Ir ou vir, eis a questão

Sempre fui dado a perguntar sobre tudo, uma espécie de curioso profissional. Um dia, perguntei a avó da minha ex-esposa, uma pessoa simples mas vivida em extensão e intensidade raras, qual era a invenção que ela achava mais importante. Ela respondeu candidamente, água, gás e luz. Já tirou água de poço, rachou lenha ou viveu escuridão sob velas? acrescentou.

Corei de vergonha por não haver como ela, pensado tão estrategicamente sobre as invenções que transformaram de fato, a sociedade. Não se iludam os moderninhos: antes do computador e internet, foi e é preciso energia, muita energia para atender a toda crescente demanda de "informação".

Parece trivial, mas até as paredes sabem que sem água a vida não é possivel. Sem água encanada, a disponibilidade para o trabalho, para se alimentar, se tornam extremamente difíceis, como bem lembrou a vovó. Mas o que o governo atual e o término do desastroso governo Dilma fizeram? facultaram o acesso às fontes de água potável por empresas estrangeiras (já repararam quantas marcas de água mineral ostentam discretamente "the coca cola company"?), pior, privatizaram a distribuição e tratamento.

Quanto ao gás, nada diferente. Este governo aprofunda ainda mais a entrega do petróleo nacional.

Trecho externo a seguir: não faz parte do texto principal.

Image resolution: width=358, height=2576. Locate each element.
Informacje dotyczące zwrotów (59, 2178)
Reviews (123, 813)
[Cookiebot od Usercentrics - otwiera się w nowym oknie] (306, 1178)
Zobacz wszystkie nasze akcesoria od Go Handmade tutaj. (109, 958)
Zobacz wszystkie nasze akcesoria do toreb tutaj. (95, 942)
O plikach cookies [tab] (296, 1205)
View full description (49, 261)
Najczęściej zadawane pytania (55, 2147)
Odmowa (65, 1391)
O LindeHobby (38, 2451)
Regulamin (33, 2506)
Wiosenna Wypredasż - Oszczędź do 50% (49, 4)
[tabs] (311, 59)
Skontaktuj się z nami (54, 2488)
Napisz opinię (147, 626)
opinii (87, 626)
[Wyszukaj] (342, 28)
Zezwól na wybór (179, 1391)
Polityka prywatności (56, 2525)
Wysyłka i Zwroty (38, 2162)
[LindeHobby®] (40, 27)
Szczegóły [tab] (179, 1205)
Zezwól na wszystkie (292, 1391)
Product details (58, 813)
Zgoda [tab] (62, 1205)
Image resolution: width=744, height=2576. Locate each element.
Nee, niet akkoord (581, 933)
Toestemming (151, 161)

Aos cândidos de plantão, que acreditam que a cadeia do petróleo está no fim, observem melhor o mundo a sua volta, que não é feita de carros eletricos, mas de usinas termoelétricas, de transporte pesado (trens, navios, caminhoes), de plástico, de fertilizantes. Está ainda muito distante substituir de modo econômico essa cadeia. Nem vou falar dos milhares de empregos vinculados a essa cadeia. Enfim, mais uma vez, entregue a interesses privados.

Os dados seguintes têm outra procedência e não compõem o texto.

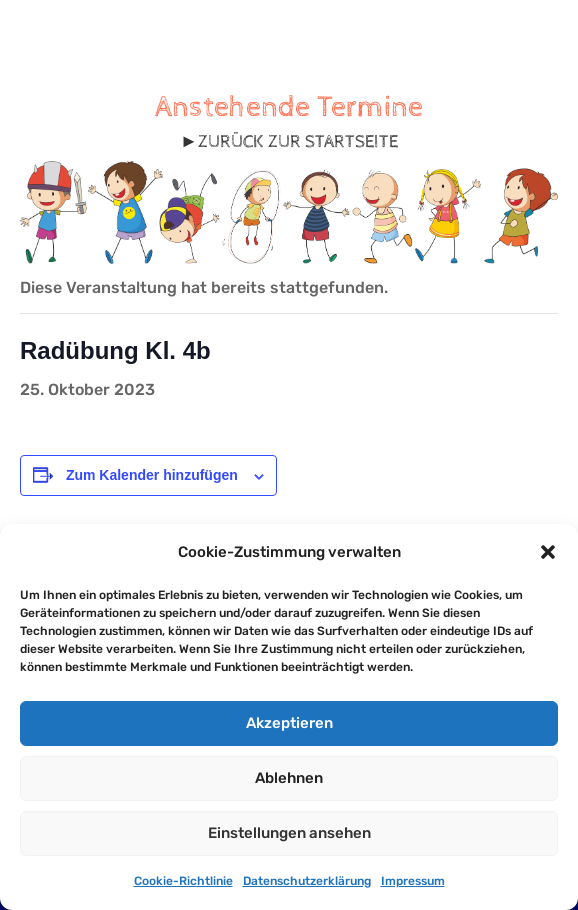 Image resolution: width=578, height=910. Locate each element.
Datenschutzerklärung (307, 881)
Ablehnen (289, 778)
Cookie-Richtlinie (183, 881)
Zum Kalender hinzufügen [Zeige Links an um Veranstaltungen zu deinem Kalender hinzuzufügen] (152, 475)
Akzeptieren (289, 723)
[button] (548, 552)
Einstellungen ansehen (289, 833)
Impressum (413, 881)
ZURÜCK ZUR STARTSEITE (298, 141) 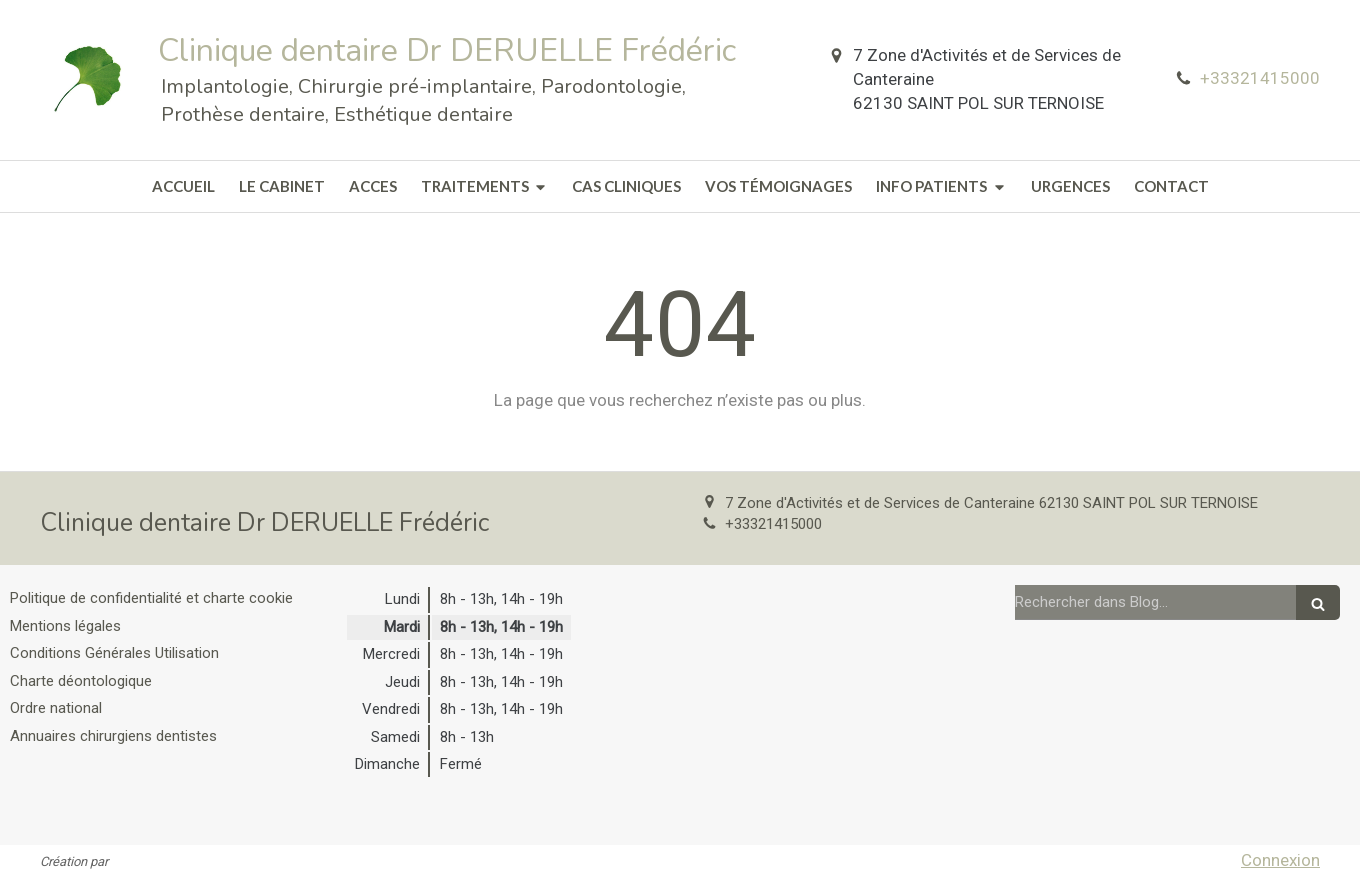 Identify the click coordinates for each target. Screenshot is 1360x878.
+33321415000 (1260, 78)
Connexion (1280, 860) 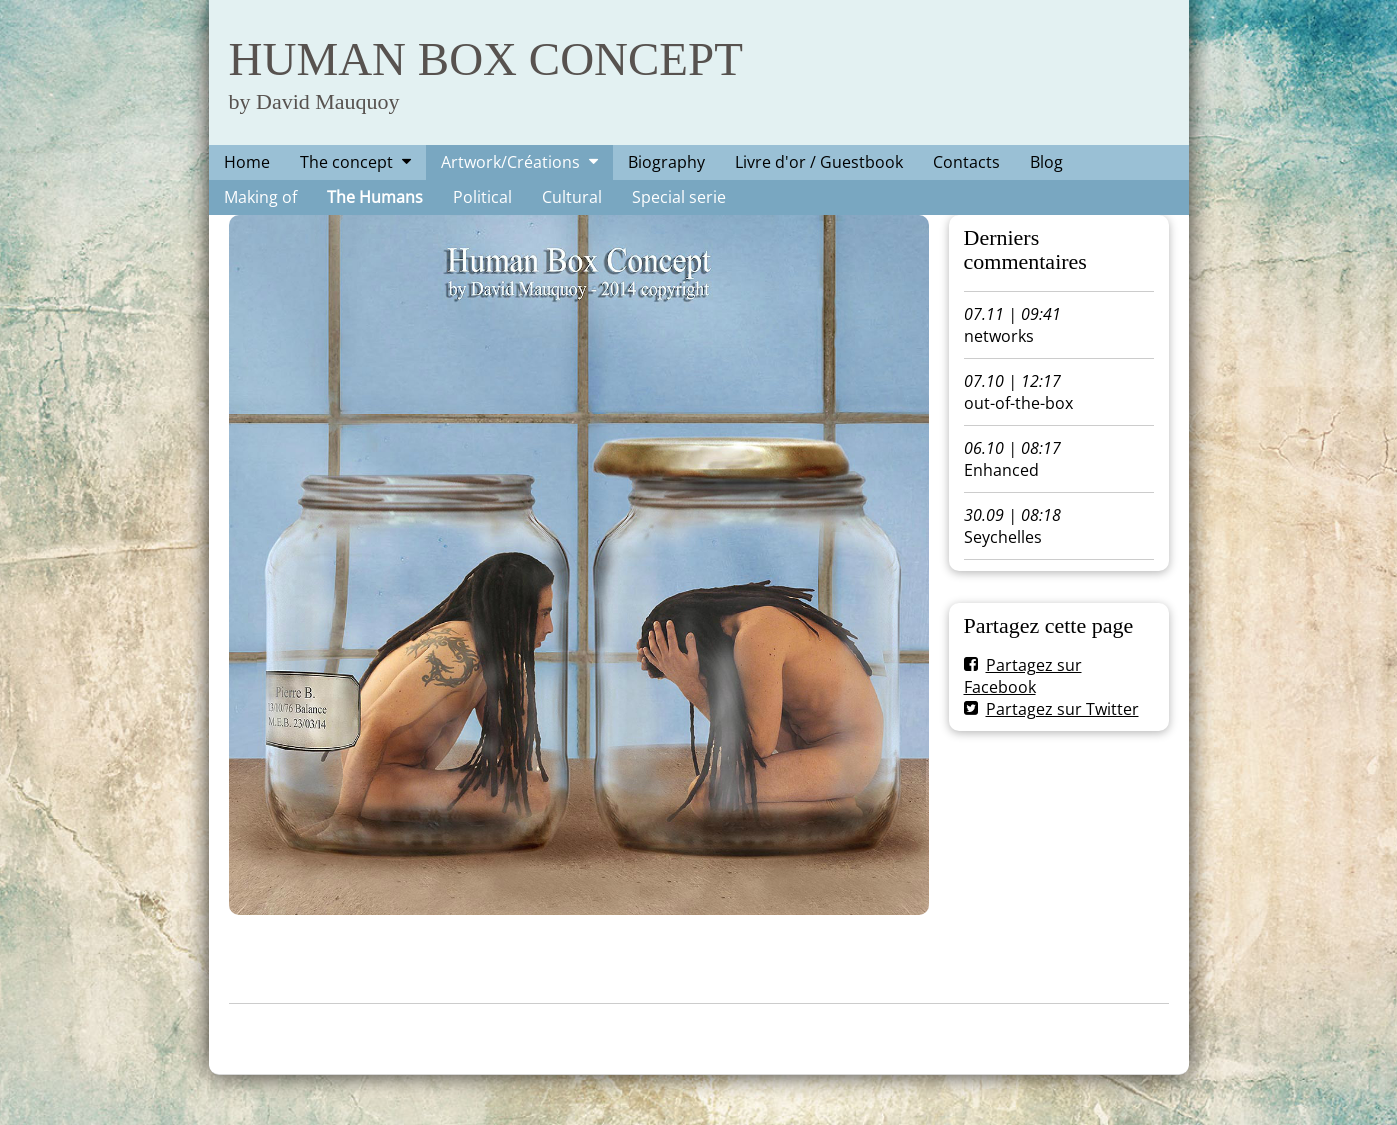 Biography (666, 162)
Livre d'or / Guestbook (819, 162)
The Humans (375, 197)
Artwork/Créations (510, 162)
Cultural (572, 197)
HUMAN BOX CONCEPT (486, 59)
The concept (346, 162)
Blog (1046, 162)
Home (247, 162)
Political (482, 197)
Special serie (679, 197)
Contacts (966, 162)
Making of (260, 197) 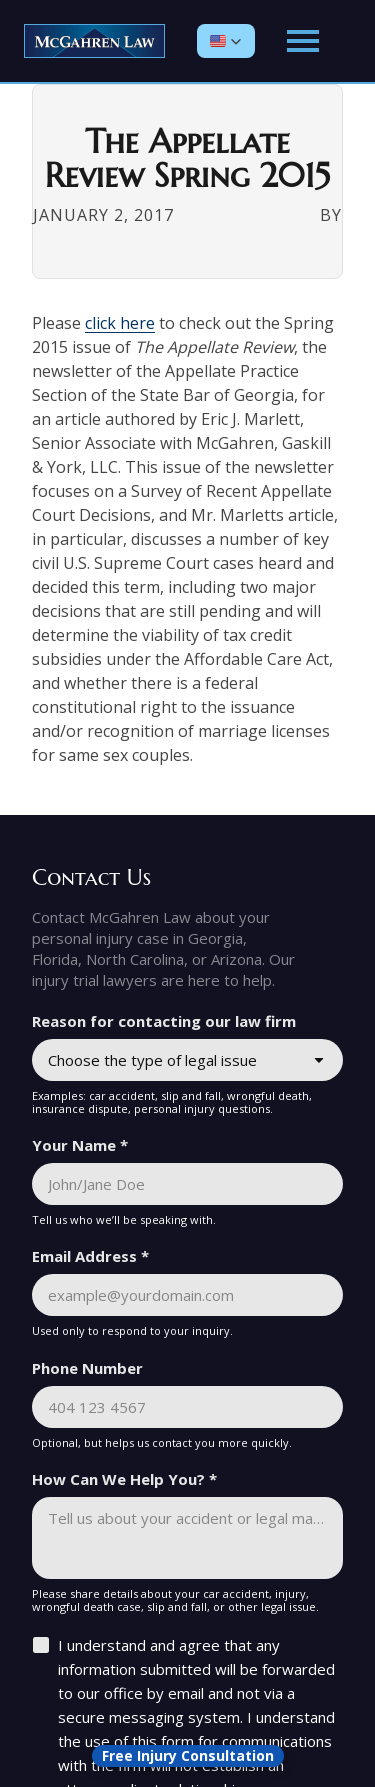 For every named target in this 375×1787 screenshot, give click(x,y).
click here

Energia? o modelo estúpido de divisão em tres, estabelecendo um modelo concorrencial entre elas e oligopolista em relação aos consumidores, é incompetente e danoso ao interesse nacional. Sem energia, não há indústria, não há bancos, não há comércio, não há quinquilharias elétricas e eletronicas. Para os katinguentos de plantão que se arvorarão: numa eventual guerra entre os EUA e o Brasil, a AES se recebesse ordens para desligar seus sistemas no país, deveria obedecer a sua matriz, ou alegaria que não pode quebrar um contrato? Se vale a ideia que os EUA determinam embargos às companhias que tentam negociar com os países "proibidos" (e.g. Cuba, Coreia do Norte, Iran, etc), porque não fariam o mesmo no caso hipotético? então não falem em livre-comercio, não falem em terrorismo quando os EUA exportam armas a torto e direito. Mas de que adianta discutir com trogloditas?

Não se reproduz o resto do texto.